Intraoculare Contactlinse (phake intraoculare Linse)


Bericht von Augenarzt Dr. Wolfgang Pfäffl

Der Name "Contact"-Linse ist irreführend, denn keinesfalls wünscht sich der Operateur, dass die eingepflanzte Linse in einen Kontakt zu den anderen empfindlichen optischen Strukturen wie Hornhautrückseite oder Linsenvorderseite tritt.
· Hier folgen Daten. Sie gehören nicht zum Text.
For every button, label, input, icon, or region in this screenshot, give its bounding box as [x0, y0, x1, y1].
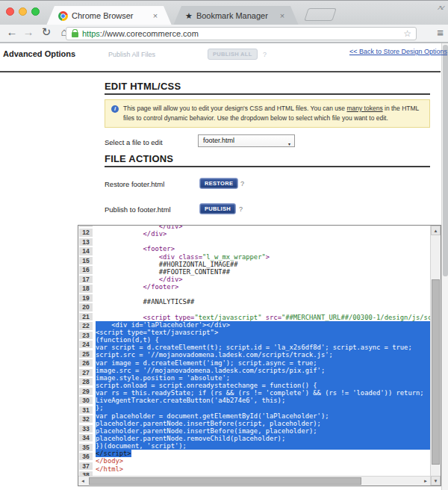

Eingebürgert hat sich dieser Begriff deshalb, weil dem Laien damit erklärt werden soll, dass die bisher auf der Hornhaut getragene Contactlinse als zusätzliche Linse fest ins Auge eingepflanzt werden soll. Korrekterweise sollte man deshalb von einer "phaken intraocularen Linse" sprechen.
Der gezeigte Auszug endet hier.